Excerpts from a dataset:
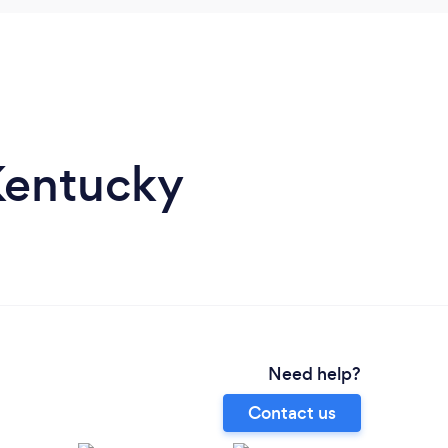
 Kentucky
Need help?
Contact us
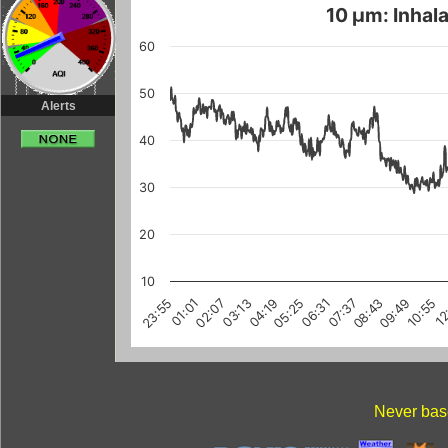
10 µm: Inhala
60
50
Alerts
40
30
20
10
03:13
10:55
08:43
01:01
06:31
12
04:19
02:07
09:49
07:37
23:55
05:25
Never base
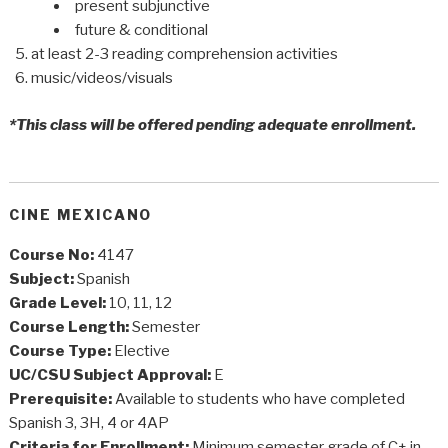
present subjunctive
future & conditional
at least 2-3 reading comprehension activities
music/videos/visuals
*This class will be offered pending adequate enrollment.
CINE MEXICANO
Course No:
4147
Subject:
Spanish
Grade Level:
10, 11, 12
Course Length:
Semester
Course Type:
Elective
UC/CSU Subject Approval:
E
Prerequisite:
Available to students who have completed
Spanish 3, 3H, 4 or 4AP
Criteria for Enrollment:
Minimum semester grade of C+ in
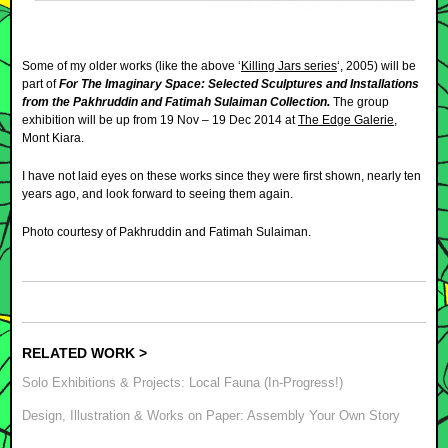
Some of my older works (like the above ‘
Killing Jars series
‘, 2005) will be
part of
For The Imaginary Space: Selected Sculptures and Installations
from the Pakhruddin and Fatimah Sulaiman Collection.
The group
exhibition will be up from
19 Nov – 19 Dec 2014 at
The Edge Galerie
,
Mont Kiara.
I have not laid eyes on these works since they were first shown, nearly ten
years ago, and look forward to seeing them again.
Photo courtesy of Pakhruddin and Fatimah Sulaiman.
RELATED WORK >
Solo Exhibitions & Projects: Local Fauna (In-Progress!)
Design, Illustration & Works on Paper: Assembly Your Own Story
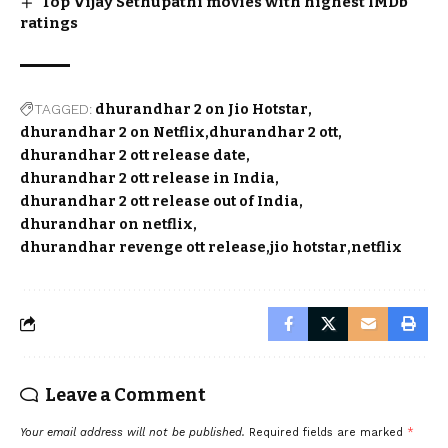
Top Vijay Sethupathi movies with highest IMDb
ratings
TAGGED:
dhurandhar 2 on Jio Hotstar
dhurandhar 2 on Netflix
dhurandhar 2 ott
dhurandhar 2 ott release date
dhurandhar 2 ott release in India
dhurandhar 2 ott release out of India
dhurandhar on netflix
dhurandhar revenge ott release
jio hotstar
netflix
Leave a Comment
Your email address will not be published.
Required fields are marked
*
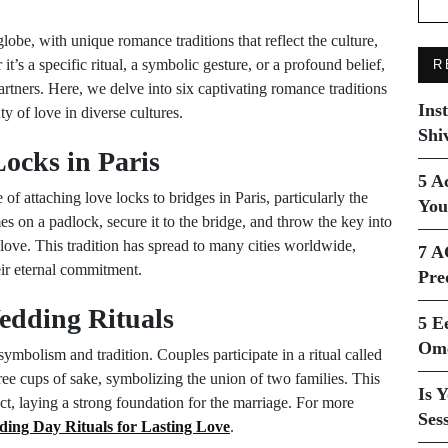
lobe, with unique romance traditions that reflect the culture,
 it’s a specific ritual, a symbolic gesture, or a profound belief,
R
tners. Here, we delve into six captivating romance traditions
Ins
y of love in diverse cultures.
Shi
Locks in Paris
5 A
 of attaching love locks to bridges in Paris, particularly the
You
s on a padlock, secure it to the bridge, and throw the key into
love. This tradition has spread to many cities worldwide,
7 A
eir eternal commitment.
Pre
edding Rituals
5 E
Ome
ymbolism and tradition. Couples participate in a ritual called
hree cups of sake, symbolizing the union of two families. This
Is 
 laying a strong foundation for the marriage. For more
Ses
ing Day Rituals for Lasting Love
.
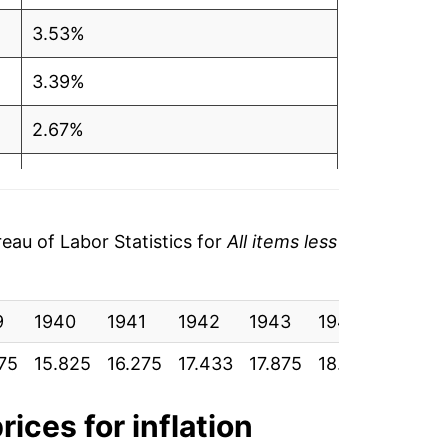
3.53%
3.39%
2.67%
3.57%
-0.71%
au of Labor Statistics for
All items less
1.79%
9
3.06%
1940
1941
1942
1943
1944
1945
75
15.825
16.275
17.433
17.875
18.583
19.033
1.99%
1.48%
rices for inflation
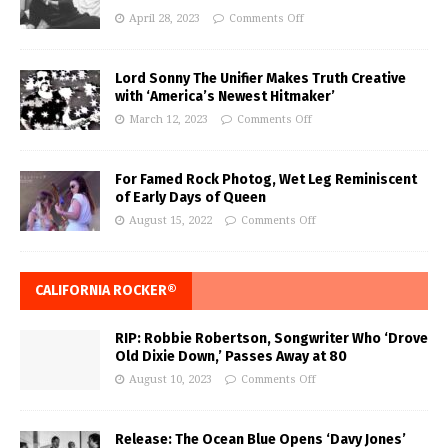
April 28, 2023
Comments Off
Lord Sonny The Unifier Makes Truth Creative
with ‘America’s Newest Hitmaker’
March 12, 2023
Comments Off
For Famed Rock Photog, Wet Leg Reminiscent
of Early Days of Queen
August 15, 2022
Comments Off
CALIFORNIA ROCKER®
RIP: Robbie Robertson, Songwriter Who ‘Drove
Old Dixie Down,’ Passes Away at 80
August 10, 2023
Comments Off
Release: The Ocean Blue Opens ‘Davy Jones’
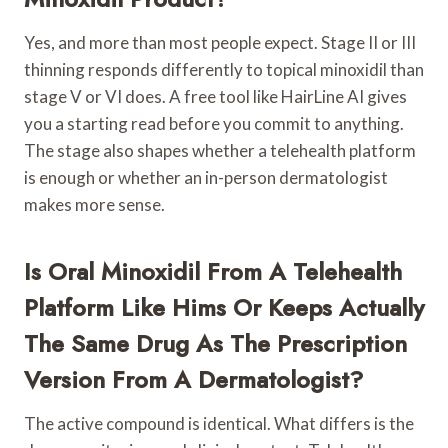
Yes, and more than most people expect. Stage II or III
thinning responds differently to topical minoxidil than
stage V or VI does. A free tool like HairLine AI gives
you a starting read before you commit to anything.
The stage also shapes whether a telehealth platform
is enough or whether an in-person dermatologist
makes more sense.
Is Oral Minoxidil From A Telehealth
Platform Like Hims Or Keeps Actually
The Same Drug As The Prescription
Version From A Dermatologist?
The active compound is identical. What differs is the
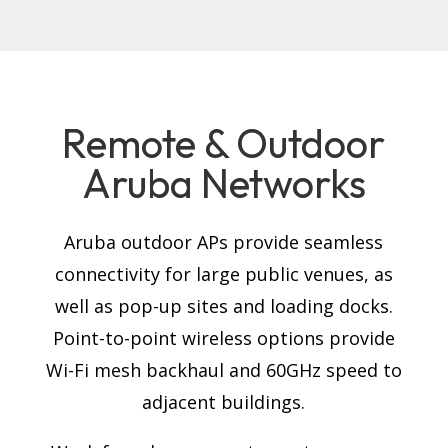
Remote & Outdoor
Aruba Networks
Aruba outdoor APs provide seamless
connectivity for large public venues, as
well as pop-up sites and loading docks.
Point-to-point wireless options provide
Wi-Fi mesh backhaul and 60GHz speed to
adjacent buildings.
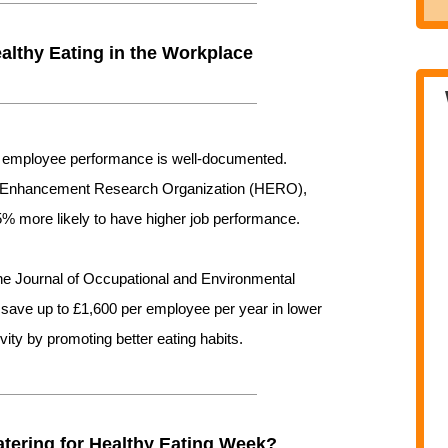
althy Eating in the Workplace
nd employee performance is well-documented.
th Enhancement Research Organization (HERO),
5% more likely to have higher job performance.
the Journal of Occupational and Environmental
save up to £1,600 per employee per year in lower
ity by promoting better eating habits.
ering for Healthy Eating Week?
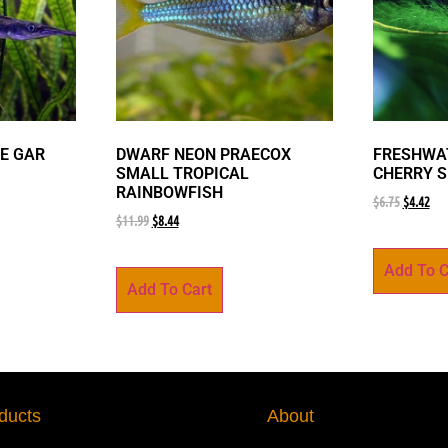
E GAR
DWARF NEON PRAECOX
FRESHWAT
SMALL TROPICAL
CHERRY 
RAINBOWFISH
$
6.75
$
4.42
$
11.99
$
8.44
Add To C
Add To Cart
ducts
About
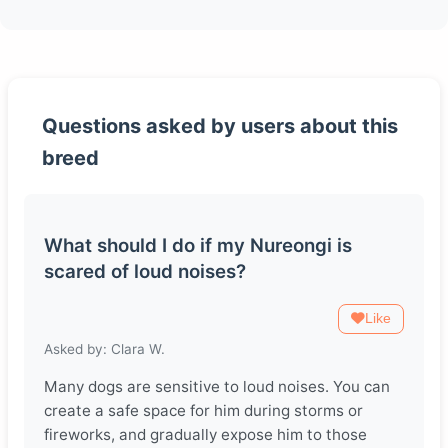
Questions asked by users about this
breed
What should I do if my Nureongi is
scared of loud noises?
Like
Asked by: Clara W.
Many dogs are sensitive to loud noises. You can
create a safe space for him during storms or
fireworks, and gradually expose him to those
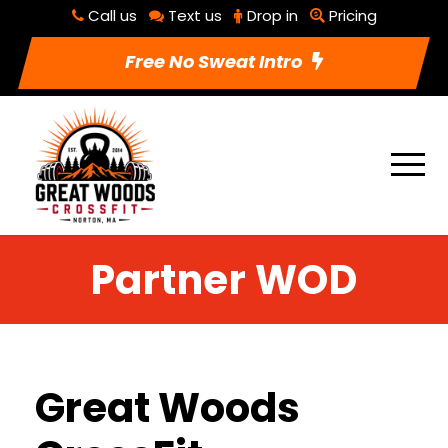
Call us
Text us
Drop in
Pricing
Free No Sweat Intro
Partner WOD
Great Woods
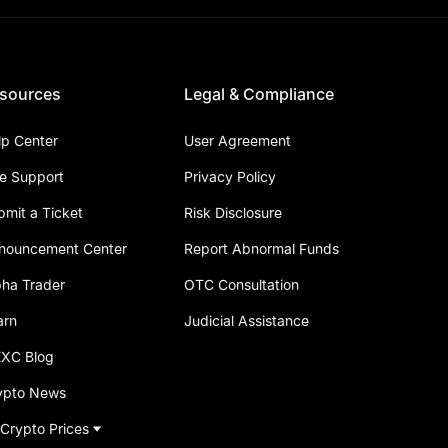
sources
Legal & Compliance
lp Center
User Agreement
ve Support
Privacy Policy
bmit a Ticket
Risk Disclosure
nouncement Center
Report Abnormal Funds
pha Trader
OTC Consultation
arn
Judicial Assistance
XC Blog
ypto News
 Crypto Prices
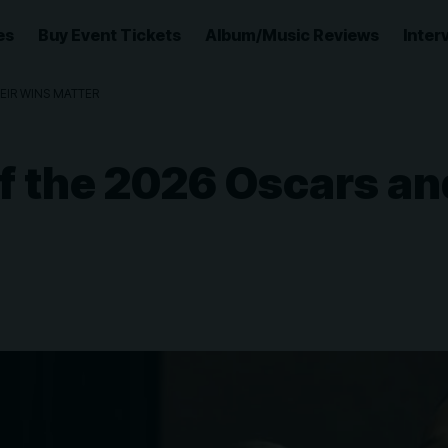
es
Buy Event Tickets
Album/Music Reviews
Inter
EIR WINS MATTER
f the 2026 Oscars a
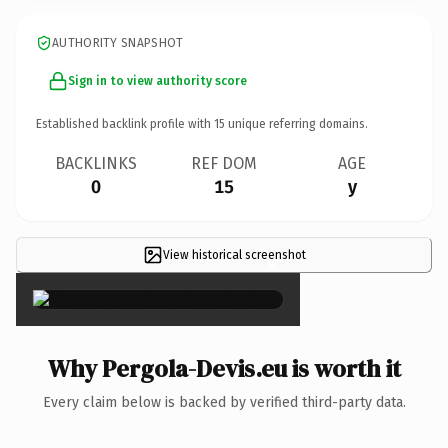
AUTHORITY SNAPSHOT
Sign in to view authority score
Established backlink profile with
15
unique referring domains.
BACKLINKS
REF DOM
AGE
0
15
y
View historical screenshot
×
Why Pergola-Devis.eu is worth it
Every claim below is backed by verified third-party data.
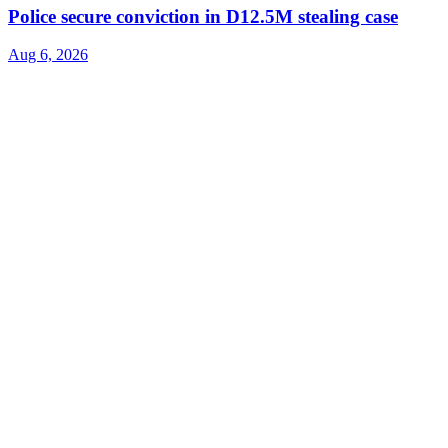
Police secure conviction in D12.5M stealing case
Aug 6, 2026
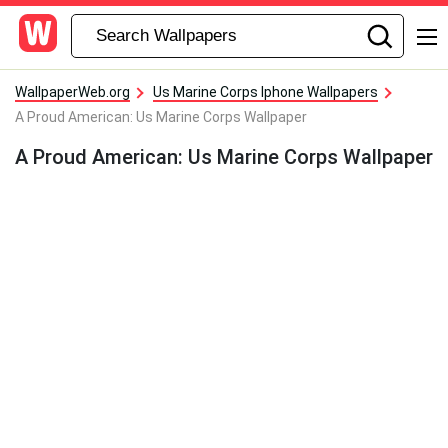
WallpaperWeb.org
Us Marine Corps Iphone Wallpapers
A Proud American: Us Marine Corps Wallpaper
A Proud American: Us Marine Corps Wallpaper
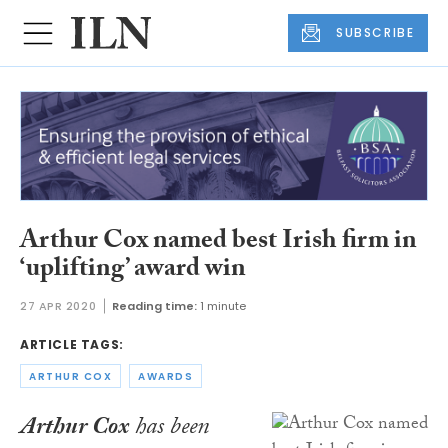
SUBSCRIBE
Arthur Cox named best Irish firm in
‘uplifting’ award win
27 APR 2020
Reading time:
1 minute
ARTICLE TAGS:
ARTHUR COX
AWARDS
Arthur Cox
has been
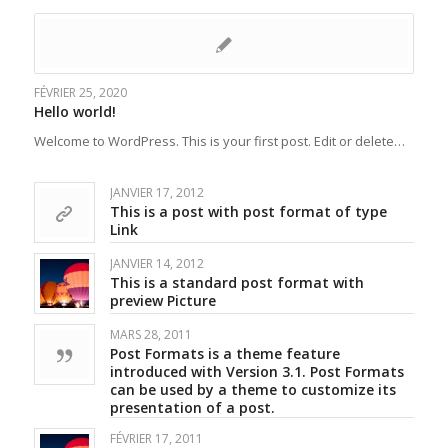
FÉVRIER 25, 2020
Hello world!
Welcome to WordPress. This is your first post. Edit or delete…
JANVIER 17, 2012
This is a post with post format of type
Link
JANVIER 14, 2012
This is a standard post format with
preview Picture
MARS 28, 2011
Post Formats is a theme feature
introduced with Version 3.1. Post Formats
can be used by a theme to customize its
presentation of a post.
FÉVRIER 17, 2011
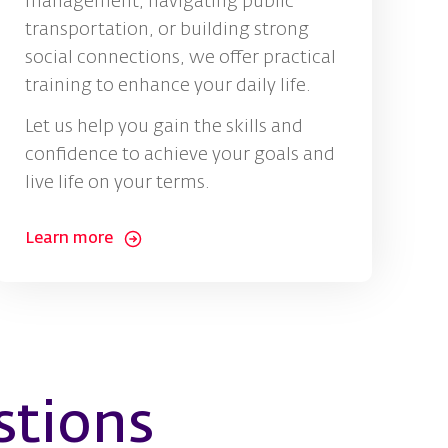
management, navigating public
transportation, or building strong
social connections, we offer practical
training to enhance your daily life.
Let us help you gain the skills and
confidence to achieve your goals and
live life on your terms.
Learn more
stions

● Problem to solve
Only those lines of the entries above that run from the line containing "it’s a specific" to the line containing "ymbolism and tradition.", both included, should be transcribed exactly.

● Answer
 it’s a specific ritual, a symbolic gesture, or a profound belief,
R
tners. Here, we delve into six captivating romance traditions
Ins
y of love in diverse cultures.
Shi
Locks in Paris
5 A
 of attaching love locks to bridges in Paris, particularly the
You
s on a padlock, secure it to the bridge, and throw the key into
love. This tradition has spread to many cities worldwide,
7 A
eir eternal commitment.
Pre
edding Rituals
5 E
Ome
ymbolism and tradition. Couples participate in a ritual called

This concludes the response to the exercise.